Rehearsals for in pieces – Fumiyo Ikeda and Tim Etchells. Photos by Herman Sorgeloos.
It seemed like Dad was developing super powers only these were not the kind of powers the Warriors had in the new cartoons, not like the Talents of Galactia Nine or even like the combat skills of Zebra Head. Dad could not bend metal. He could not see through walls. His powers were smaller, less useful, less theatrical. Maybe powers was not even the right word. Since the changes Dad could generate a feeling of unease and he could make tears without seeming to cry – what good was that? – the water streaming down his face with no warning. He could also make a route through the garden so crazy that no sniper could predict it – wandering, stumbling, sometimes falling, sometimes stopping suddenly, completely without warning. Best of all he could see and hear things that were not there. Late at night James found him staring into the garden where Dad said men were standing but when J. tried to work out if it was near the bushes or right by the barbeque Dad would not Specify. When things got worse Dad was sometimes exploiting an even more powerful super power (?) that involved him talking to the dead. Long arguments he had – with Stella, and Quentin, and with his own Dad. Mum yelled down from the bedroom asked him to keep the noise down, keep it down she said but he said the volume was not his fault. The ghosts had been drinking.
The Geordie blokes, zombies with voices so slurred and/or accented that you think for a moment they might be German, and in any case still pissed from last night, are cast asunder in the lobby in a state of mesmerised pseudo-alertness, eyes wide and staring the room down, looking the bastard of florescent nothingness directly in the face, as if to pick a fight with architecture or air. From their slumped vantage point beneath the flat screen suspended tv – from which at high volume pumps the aural Guantanamo of Formula One Racing – they keep track on the room, the sound clattering around them and ricocheting from the glass and white tiles of this 'reception area', check-in 3pm, early check-in from mid-day at a £10 surplus/extra charge.

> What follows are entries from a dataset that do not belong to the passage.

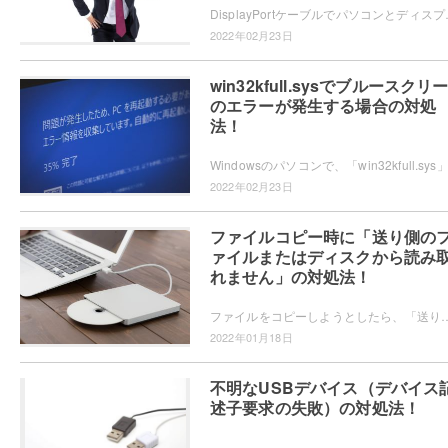
DisplayPortケーブルでパソコンとディスプレイを接続し
2022年02月23日
win32kfull.sysでブルースクリ
のエラーが発生する場合の対処
法！
2022年02月23日
ファイルコピー時に「送り側の
ァイルまたはディスクから読み
れません」の対処法！
ファイルをコピーしようとしたら、「送り側のファイルまたはディスクから読み取れません」とエラーが起きた経験はありませんか？この記事では、ファイルコ
2022年01月18日
不明なUSBデバイス（デバイス
述子要求の失敗）の対処法！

The whole hotel is fucked up anyway. Not for the location (stupid), not for the design (awful) and not even for the inedible breakfast but because of the fact that late last night someone hexed the place to a border zone psychic ruin, a site of coming urban doom. Take a look for yourself. Out there past reception a heavy curse has been laid in the elevator, the chewed and blunt bones of Kentucky Fried chicken (or lesser known, less hygenic competitors) arranged one-in-each-corner of the lifts' gray carpet, the bones still lain there this breakfast-time, cold, darkening and probably bacterial, one at each compass point on the dirt toughened floor, the dead bones working together to spin a web of dark influence not just on those who use this elevator – the hangovered wedding guests, the business travelers rushing to bleary checkout, lovers on the run – but also spreading their curse and power outwards, broadcasting deep unease to the building and the neighborhood entire as the elevator ascends. Going up. Yes, and going down, right down, going all the way down.